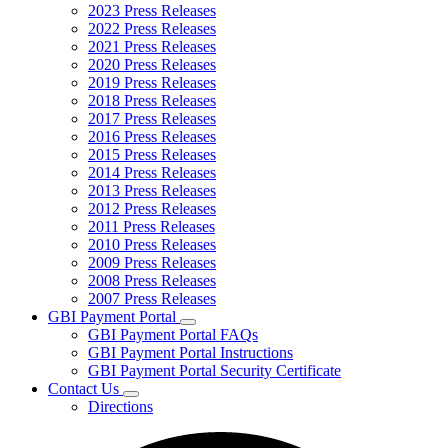
2023 Press Releases
2022 Press Releases
2021 Press Releases
2020 Press Releases
2019 Press Releases
2018 Press Releases
2017 Press Releases
2016 Press Releases
2015 Press Releases
2014 Press Releases
2013 Press Releases
2012 Press Releases
2011 Press Releases
2010 Press Releases
2009 Press Releases
2008 Press Releases
2007 Press Releases
GBI Payment Portal
Subnavigation
GBI Payment Portal FAQs
toggle
GBI Payment Portal Instructions
for
GBI Payment Portal Security Certificate
GBI
Contact Us
Payment
Subnavigation
Portal
Directions
toggle
for
Contact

### [WHAT YOU SHOULD DO]
For this exercise, transcribe the entries above exactly, without any pictures.

### [EXERCISE ANSWER]
2023 Press Releases
2022 Press Releases
2021 Press Releases
2020 Press Releases
2019 Press Releases
2018 Press Releases
2017 Press Releases
2016 Press Releases
2015 Press Releases
2014 Press Releases
2013 Press Releases
2012 Press Releases
2011 Press Releases
2010 Press Releases
2009 Press Releases
2008 Press Releases
2007 Press Releases
GBI Payment Portal
Subnavigation
GBI Payment Portal FAQs
toggle
GBI Payment Portal Instructions
for
GBI Payment Portal Security Certificate
GBI
Contact Us
Payment
Subnavigation
Portal
Directions
toggle
for
Contact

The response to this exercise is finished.